Ainsi en cette semaine de fête nationale (belge) sont projetés deux moyens métrages de respectivement 76 et 84 minutes, « Babies » - chroniqué sur ce site - et « Titicut follies » qui offrent chacun un regard particulier et de parti pris sur une situation bien définie.

Dans "Babies" Thomas Balmes, à la façon d’un caméraman animalier, se place face à des enfants pour capter leurs découvertes du monde avec une légèreté (certains parleront de superficialité) et une tendresse diffuse qui nous rend, nous spectateurs, heureux.

Dans « Titicut … » Frederick Wiseman montre le quotidien de criminels malades mentaux détenus dans un hôpital psychiatrique à Bridgewater - Massachusetts (USA).

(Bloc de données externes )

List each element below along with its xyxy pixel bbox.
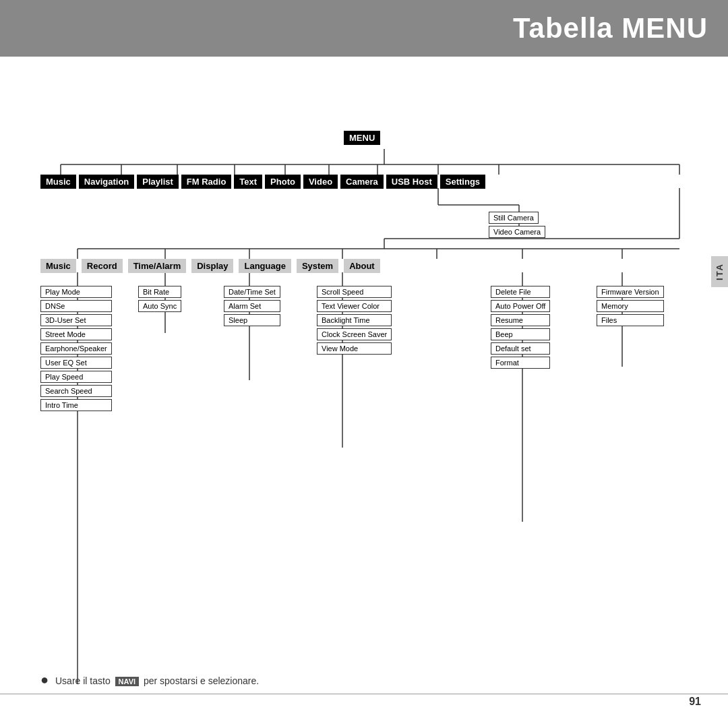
top-nodes-row: Music Navigation Playlist FM Radio Text … xyxy=(40,175,485,189)
format: Format xyxy=(491,357,550,369)
bottom-rule xyxy=(0,694,728,694)
sleep: Sleep xyxy=(224,314,280,326)
tree-container: MENU Music Navigation Playlist FM Radio … xyxy=(20,124,728,690)
firmware-version: Firmware Version xyxy=(597,286,664,298)
top-node-text: Text xyxy=(234,175,262,189)
top-node-music: Music xyxy=(40,175,76,189)
footer-text-before: Usare il tasto xyxy=(55,675,111,686)
music-subitems: Play Mode DNSe 3D-User Set Street Mode E… xyxy=(40,286,112,411)
header: Tabella MENU xyxy=(0,0,728,57)
intro-time: Intro Time xyxy=(40,399,112,411)
search-speed: Search Speed xyxy=(40,385,112,397)
settings-children-row: Music Record Time/Alarm Display Language… xyxy=(40,259,380,273)
alarm-set: Alarm Set xyxy=(224,300,280,312)
video-camera: Video Camera xyxy=(489,226,545,238)
top-node-fmradio: FM Radio xyxy=(181,175,232,189)
beep: Beep xyxy=(491,328,550,340)
bit-rate: Bit Rate xyxy=(138,286,181,298)
street-mode: Street Mode xyxy=(40,328,112,340)
top-node-navigation: Navigation xyxy=(79,175,134,189)
system-subitems: Delete File Auto Power Off Resume Beep D… xyxy=(491,286,550,369)
s-display: Display xyxy=(191,259,233,273)
top-node-photo: Photo xyxy=(265,175,301,189)
earphone-speaker: Earphone/Speaker xyxy=(40,342,112,355)
memory: Memory xyxy=(597,300,664,312)
top-node-playlist: Playlist xyxy=(137,175,179,189)
clock-screen-saver: Clock Screen Saver xyxy=(317,328,392,340)
top-node-usbhost: USB Host xyxy=(386,175,437,189)
play-mode: Play Mode xyxy=(40,286,112,298)
text-viewer-color: Text Viewer Color xyxy=(317,300,392,312)
resume: Resume xyxy=(491,314,550,326)
s-language: Language xyxy=(239,259,291,273)
dnse: DNSe xyxy=(40,300,112,312)
default-set: Default set xyxy=(491,342,550,355)
still-camera: Still Camera xyxy=(489,212,539,224)
display-subitems: Scroll Speed Text Viewer Color Backlight… xyxy=(317,286,392,355)
about-subitems: Firmware Version Memory Files xyxy=(597,286,664,326)
page-number: 91 xyxy=(689,696,701,708)
delete-file: Delete File xyxy=(491,286,550,298)
s-record: Record xyxy=(82,259,123,273)
top-node-settings: Settings xyxy=(440,175,485,189)
auto-power-off: Auto Power Off xyxy=(491,300,550,312)
time-alarm-subitems: Date/Time Set Alarm Set Sleep xyxy=(224,286,280,326)
footer-text-after: per spostarsi e selezionare. xyxy=(144,675,259,686)
record-subitems: Bit Rate Auto Sync xyxy=(138,286,181,312)
user-eq-set: User EQ Set xyxy=(40,357,112,369)
navi-badge: NAVI xyxy=(115,677,139,686)
footer-note: ● Usare il tasto NAVI per spostarsi e se… xyxy=(40,672,259,688)
date-time-set: Date/Time Set xyxy=(224,286,280,298)
files: Files xyxy=(597,314,664,326)
s-about: About xyxy=(344,259,380,273)
backlight-time: Backlight Time xyxy=(317,314,392,326)
s-system: System xyxy=(297,259,338,273)
auto-sync: Auto Sync xyxy=(138,300,181,312)
view-mode: View Mode xyxy=(317,342,392,355)
menu-root-node: MENU xyxy=(344,131,380,145)
menu-label: MENU xyxy=(344,131,380,145)
s-music: Music xyxy=(40,259,76,273)
camera-subs: Still Camera Video Camera xyxy=(489,212,545,238)
3d-user-set: 3D-User Set xyxy=(40,314,112,326)
tree-lines xyxy=(20,124,728,690)
top-node-camera: Camera xyxy=(340,175,384,189)
page-title: Tabella MENU xyxy=(513,12,708,44)
play-speed: Play Speed xyxy=(40,371,112,383)
scroll-speed: Scroll Speed xyxy=(317,286,392,298)
s-time-alarm: Time/Alarm xyxy=(128,259,187,273)
top-node-video: Video xyxy=(303,175,338,189)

Cette œuvre, le premier documentaire de Wiseman, s’il s’inscrit dans une époque bien particulière de l’histoire de la psychiatrie et notamment celle de sa remise en cause épistémologique et pratique, est profondément originale.

Parce qu’elle réussit à montrer sans démontrer. A témoigner sans moraliser, morigéner ou polémiquer.

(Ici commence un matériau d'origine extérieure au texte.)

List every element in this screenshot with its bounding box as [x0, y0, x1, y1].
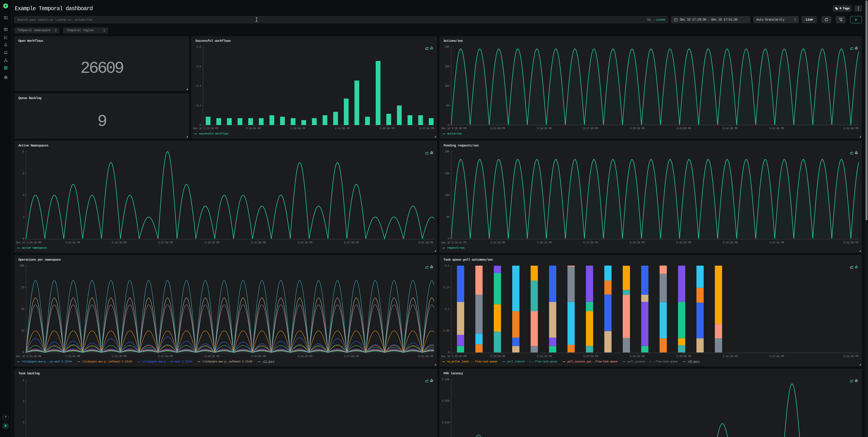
svg-text:100: 100 — [20, 264, 24, 268]
svg-text:0.6: 0.6 — [196, 65, 201, 68]
svg-text:5:37:00 PM: 5:37:00 PM — [583, 127, 598, 130]
svg-text:5:42:00 PM: 5:42:00 PM — [251, 355, 266, 358]
svg-text:5:47:00 PM: 5:47:00 PM — [344, 355, 359, 358]
svg-text:50: 50 — [446, 104, 450, 107]
svg-text:5:39:30 PM: 5:39:30 PM — [205, 241, 219, 244]
svg-text:0: 0 — [199, 124, 201, 127]
svg-text:5:44:30 PM: 5:44:30 PM — [723, 355, 738, 358]
svg-text:Dec 16 5:29:30 PM: Dec 16 5:29:30 PM — [441, 355, 466, 358]
svg-text:0: 0 — [22, 351, 24, 354]
svg-text:5:44:30 PM: 5:44:30 PM — [723, 241, 738, 244]
svg-text:4: 4 — [22, 379, 24, 382]
svg-text:3: 3 — [22, 400, 24, 403]
svg-text:10K: 10K — [445, 194, 450, 197]
svg-text:5:44:30 PM: 5:44:30 PM — [723, 127, 738, 130]
svg-text:5:38:00 PM: 5:38:00 PM — [290, 127, 305, 130]
svg-text:25: 25 — [21, 330, 24, 333]
svg-text:5:42:00 PM: 5:42:00 PM — [676, 241, 691, 244]
svg-text:0: 0 — [447, 124, 449, 127]
svg-text:5:42:00 PM: 5:42:00 PM — [335, 127, 350, 130]
svg-text:8: 8 — [22, 150, 24, 153]
svg-text:5:34:30 PM: 5:34:30 PM — [537, 241, 552, 244]
svg-text:Dec 16 5:29:30 PM: Dec 16 5:29:30 PM — [441, 241, 466, 244]
svg-text:0.4: 0.4 — [196, 85, 201, 88]
svg-text:150: 150 — [445, 65, 449, 68]
svg-text:5:37:00 PM: 5:37:00 PM — [583, 241, 598, 244]
svg-text:2: 2 — [22, 421, 24, 424]
svg-text:50: 50 — [21, 308, 24, 311]
svg-text:0.038: 0.038 — [442, 378, 449, 381]
svg-text:75: 75 — [21, 286, 24, 289]
svg-text:100: 100 — [445, 85, 449, 88]
svg-text:5:37:00 PM: 5:37:00 PM — [158, 241, 173, 244]
svg-text:5:42:00 PM: 5:42:00 PM — [251, 241, 266, 244]
svg-text:0.05: 0.05 — [443, 330, 450, 333]
svg-text:5:42:00 PM: 5:42:00 PM — [676, 127, 691, 130]
svg-text:5:51:00 PM: 5:51:00 PM — [843, 355, 858, 358]
svg-text:5:32:00 PM: 5:32:00 PM — [65, 241, 80, 244]
svg-text:Dec 16 5:29:30 PM: Dec 16 5:29:30 PM — [16, 355, 41, 358]
svg-text:5:51:00 PM: 5:51:00 PM — [419, 127, 434, 130]
svg-text:0.1: 0.1 — [445, 308, 449, 311]
svg-text:Dec 16 5:29:30 PM: Dec 16 5:29:30 PM — [16, 241, 41, 244]
svg-text:5:39:30 PM: 5:39:30 PM — [630, 241, 645, 244]
svg-text:5:47:00 PM: 5:47:00 PM — [769, 127, 784, 130]
svg-text:5:34:30 PM: 5:34:30 PM — [537, 127, 552, 130]
svg-text:5:37:00 PM: 5:37:00 PM — [158, 355, 173, 358]
svg-text:5:42:00 PM: 5:42:00 PM — [676, 355, 691, 358]
svg-text:5:47:00 PM: 5:47:00 PM — [769, 241, 784, 244]
svg-text:6: 6 — [22, 172, 24, 175]
svg-text:5:34:00 PM: 5:34:00 PM — [246, 127, 260, 130]
svg-text:5:39:30 PM: 5:39:30 PM — [630, 355, 645, 358]
svg-text:5:32:00 PM: 5:32:00 PM — [490, 241, 505, 244]
svg-text:5:47:00 PM: 5:47:00 PM — [769, 355, 784, 358]
svg-text:0.029: 0.029 — [442, 400, 449, 403]
svg-text:5:37:00 PM: 5:37:00 PM — [583, 355, 598, 358]
svg-text:5:32:00 PM: 5:32:00 PM — [490, 127, 505, 130]
svg-text:4: 4 — [22, 194, 24, 197]
svg-text:5:51:00 PM: 5:51:00 PM — [418, 355, 433, 358]
svg-text:0: 0 — [447, 351, 449, 354]
svg-text:0: 0 — [22, 238, 24, 241]
svg-text:5:44:30 PM: 5:44:30 PM — [298, 355, 312, 358]
svg-text:5:51:00 PM: 5:51:00 PM — [418, 241, 433, 244]
svg-text:0.2: 0.2 — [445, 264, 449, 268]
svg-text:20K: 20K — [445, 150, 450, 153]
svg-text:5:32:00 PM: 5:32:00 PM — [65, 355, 80, 358]
svg-text:5:47:00 PM: 5:47:00 PM — [344, 241, 359, 244]
svg-text:5:51:00 PM: 5:51:00 PM — [843, 241, 858, 244]
svg-text:0.8: 0.8 — [196, 45, 201, 49]
svg-text:5:34:30 PM: 5:34:30 PM — [112, 241, 127, 244]
svg-text:5:39:30 PM: 5:39:30 PM — [630, 127, 645, 130]
svg-text:200: 200 — [445, 45, 449, 49]
svg-text:5:51:00 PM: 5:51:00 PM — [843, 127, 858, 130]
svg-text:0.019: 0.019 — [442, 421, 449, 424]
svg-text:15K: 15K — [445, 172, 450, 175]
svg-text:5:32:00 PM: 5:32:00 PM — [490, 355, 505, 358]
svg-text:0.2: 0.2 — [196, 104, 201, 107]
svg-text:5:46:00 PM: 5:46:00 PM — [379, 127, 395, 130]
svg-text:5:44:30 PM: 5:44:30 PM — [298, 241, 312, 244]
svg-text:2: 2 — [22, 216, 24, 219]
svg-text:5:39:30 PM: 5:39:30 PM — [205, 355, 219, 358]
svg-text:5:34:30 PM: 5:34:30 PM — [112, 355, 127, 358]
svg-text:0: 0 — [447, 238, 449, 241]
svg-text:Dec 16 5:29:30 PM: Dec 16 5:29:30 PM — [441, 127, 466, 130]
svg-text:Dec 16 5:29:30 PM: Dec 16 5:29:30 PM — [193, 127, 218, 130]
svg-text:5K: 5K — [446, 216, 450, 219]
svg-text:0.15: 0.15 — [443, 286, 450, 289]
svg-text:5:34:30 PM: 5:34:30 PM — [537, 355, 552, 358]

C’est par son retrait du sujet - comme s’il voulait limiter au maximum toute projection de ressenti en s’interdisant les « trucs » de diversion habituels que sont les commentaires en voix off ou les ajouts de musique - que Wiseman crée chez le spectateur un sentiment d’effroi devant tant de misère à la fois mentale et physique.

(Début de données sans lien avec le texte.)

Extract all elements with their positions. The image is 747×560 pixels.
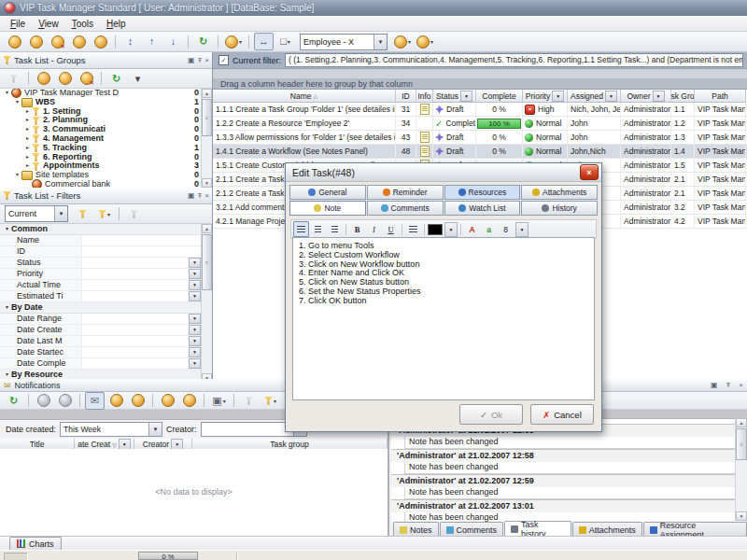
column-header-priority[interactable]: Priority▼ (523, 90, 568, 103)
column-header-id[interactable]: ID (396, 90, 416, 103)
filter-field-value[interactable] (82, 358, 189, 369)
current-filter-value[interactable]: ( (1. Setting,2. Planning,3. Communicati… (285, 53, 743, 67)
column-header-owner[interactable]: Owner▼ (621, 90, 671, 103)
notif-filter-icon[interactable] (239, 392, 259, 410)
tab-general[interactable]: General (289, 185, 366, 200)
chevron-down-icon[interactable]: ▼ (189, 291, 201, 301)
filter-row[interactable]: Name (0, 235, 212, 246)
expand-collapse-icon[interactable]: ↕ (120, 33, 140, 50)
filter-field-value[interactable] (82, 280, 189, 290)
tree-item[interactable]: ▾Site templates0 (0, 171, 212, 180)
filter-dropdown-icon[interactable]: ▼ (552, 91, 564, 102)
table-row[interactable]: 1.1.1 Create a Task Group 'Folder 1' (se… (213, 103, 747, 117)
filter-dropdown-icon[interactable]: ▼ (605, 91, 617, 102)
filter-row[interactable]: Date Last M▼ (0, 336, 212, 347)
scroll-up-icon[interactable]: ▲ (202, 224, 212, 233)
tree-item[interactable]: ▸5. Tracking1 (0, 144, 212, 153)
align-right-button[interactable] (327, 221, 343, 237)
highlight-button[interactable]: a (481, 221, 497, 237)
tree-expand-icon[interactable]: ▸ (23, 144, 32, 153)
font-size-dropdown[interactable]: ▼ (515, 222, 529, 237)
history-entry-header[interactable]: 'Administrator' at 21.02.2007 12:59 (391, 474, 747, 487)
history-entry-header[interactable]: 'Administrator' at 21.02.2007 12:58 (391, 449, 747, 462)
tree-expand-icon[interactable]: ▸ (23, 134, 32, 144)
menu-file[interactable]: File (4, 18, 32, 30)
window-position-icon[interactable]: ▣ (188, 191, 195, 200)
notif-filter-menu-icon[interactable]: ▾ (261, 392, 280, 410)
dialog-close-button[interactable]: × (580, 164, 599, 180)
chevron-down-icon[interactable]: ▼ (374, 35, 387, 49)
filter-field-value[interactable] (82, 235, 212, 245)
close-icon[interactable]: × (204, 191, 209, 200)
filter-row[interactable]: Date Create▼ (0, 325, 212, 336)
tab-attachments[interactable]: Attachments (572, 522, 642, 537)
tab-comments[interactable]: Comments (367, 201, 444, 216)
table-row[interactable]: 1.4.1 Create a Workflow (See Notes Panel… (213, 145, 747, 159)
window-position-icon[interactable]: ▣ (188, 56, 195, 64)
filter-field-value[interactable] (82, 314, 189, 324)
cancel-button[interactable]: ✗ Cancel (530, 404, 594, 425)
column-header-name[interactable]: Name△ (213, 90, 396, 103)
tab-resource-assignment[interactable]: Resource Assignment (643, 522, 747, 537)
font-color-dropdown[interactable]: ▼ (444, 222, 458, 237)
filter-row[interactable]: Estimated Ti▼ (0, 291, 212, 302)
mark-read-icon[interactable] (106, 392, 126, 410)
edit-group-icon[interactable] (55, 70, 75, 88)
duplicate-task-icon[interactable] (69, 33, 89, 50)
chevron-down-icon[interactable]: ▼ (148, 423, 162, 436)
chevron-down-icon[interactable]: ▼ (189, 280, 201, 290)
find-resource-icon[interactable]: ▾ (392, 33, 413, 50)
groups-tree-scrollbar[interactable]: ▲ ≡ ▼ (201, 89, 212, 188)
chevron-down-icon[interactable]: ▼ (189, 325, 201, 335)
column-header-ask-grou[interactable]: ask Grou (671, 90, 695, 103)
filter-field-value[interactable] (82, 291, 189, 301)
chevron-down-icon[interactable]: ▼ (189, 358, 201, 369)
filter-field-value[interactable] (82, 336, 189, 346)
scroll-thumb[interactable]: ≡ (736, 428, 747, 460)
filters-scrollbar[interactable]: ▲ ≡ ▼ (201, 224, 212, 383)
pin-icon[interactable]: Ŧ (197, 56, 202, 64)
filter-dropdown-icon[interactable]: ▼ (460, 91, 472, 102)
filter-field-value[interactable] (82, 269, 189, 279)
column-header-status[interactable]: Status▼ (433, 90, 476, 103)
tree-item[interactable]: ▸6. Reporting0 (0, 153, 212, 162)
filter-row[interactable]: Date Comple▼ (0, 358, 212, 370)
filter-row[interactable]: ID (0, 246, 212, 258)
filter-field-value[interactable] (82, 325, 189, 335)
filter-preset-combo[interactable]: Current ▼ (5, 205, 68, 222)
close-icon[interactable]: × (204, 56, 209, 64)
refresh-icon[interactable]: ↻ (4, 392, 23, 410)
text-color-button[interactable]: A (464, 221, 480, 237)
filter-field-value[interactable] (82, 347, 189, 357)
column-header-path[interactable]: Path (695, 90, 746, 103)
tree-expand-icon[interactable]: ▾ (3, 89, 11, 98)
tab-comments[interactable]: Comments (440, 522, 504, 537)
delete-group-icon[interactable]: × (77, 70, 96, 88)
tree-item[interactable]: ▸1. Setting0 (0, 107, 212, 117)
tree-expand-icon[interactable]: ▸ (23, 125, 32, 134)
resource-view-combo[interactable]: Employee - X▼ (300, 34, 388, 50)
filter-dropdown-icon[interactable]: ▼ (653, 91, 665, 102)
clear-filter-icon[interactable] (124, 205, 144, 223)
history-scrollbar[interactable]: ▲ ≡ ▼ (735, 418, 747, 521)
menu-view[interactable]: View (32, 18, 65, 30)
history-entry-header[interactable]: 'Administrator' at 21.02.2007 13:01 (391, 499, 747, 512)
new-task-group-icon[interactable] (26, 33, 46, 50)
layout-icon[interactable]: ▣▾ (209, 392, 229, 410)
tree-item[interactable]: ▸2. Planning0 (0, 116, 212, 125)
scroll-down-icon[interactable]: ▼ (736, 511, 747, 521)
scroll-up-icon[interactable]: ▲ (736, 418, 747, 427)
filter-row[interactable]: Date Range▼ (0, 314, 212, 325)
tree-item[interactable]: ▾VIP Task Manager Test D0 (0, 89, 212, 98)
scroll-thumb[interactable]: ≡ (202, 234, 212, 290)
filter-group-header[interactable]: ▾Common (0, 224, 212, 235)
tab-task-history[interactable]: Task history (504, 521, 571, 537)
clear-group-filter-icon[interactable] (4, 70, 23, 88)
tree-expand-icon[interactable]: ▸ (23, 161, 32, 171)
scroll-down-icon[interactable]: ▼ (202, 178, 212, 188)
menu-tools[interactable]: Tools (65, 18, 100, 30)
tree-item[interactable]: Commercial bank0 (0, 180, 212, 188)
chevron-down-icon[interactable]: ▼ (54, 206, 67, 221)
close-icon[interactable]: × (739, 381, 743, 389)
italic-button[interactable]: I (366, 221, 382, 237)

« Titicut … » est un film austère, presque silencieux qui fait du montage sa pierre angulaire.

Montage à la machette qui coupe parmi les nombres heures de tournage pour ne garder, avec un sens aigu de l’essentiel, que ce qui fera sens.

Sans que jamais ne soit prononcé un mot de critique, « Titicut … » est une dénonciation au fer blanc d’une institution publique (censée apporter de l’aide …) de santé mentale.

Laissant bien loin derrière elle celle formatée-pour-les Oscars de « Vol au-dessus d’un nid de coucou » de Milos Forman.

Personne ne s’y est trompé. Tout le monde en a eu peur.

La preuve, s’il en fallait une :

« Titicut … » a été interdit de diffusion en-dehors des cercles médicaux et juridiques pendant 25 ans.

« Vol au-dessus… » a reçu 5 Oscars en 1976 dont celui du meilleur film. (mca)

Jean-Louis Dupont a dans son émission "Première Séance" de la RTBF reçu Monsieur Wiseman. Un ciné-récit de 4 épisodes lui a été consacré. Dans celui du 9 mai 2009 (podcastable) le réalisateur s’exprime sur "Titicut follies".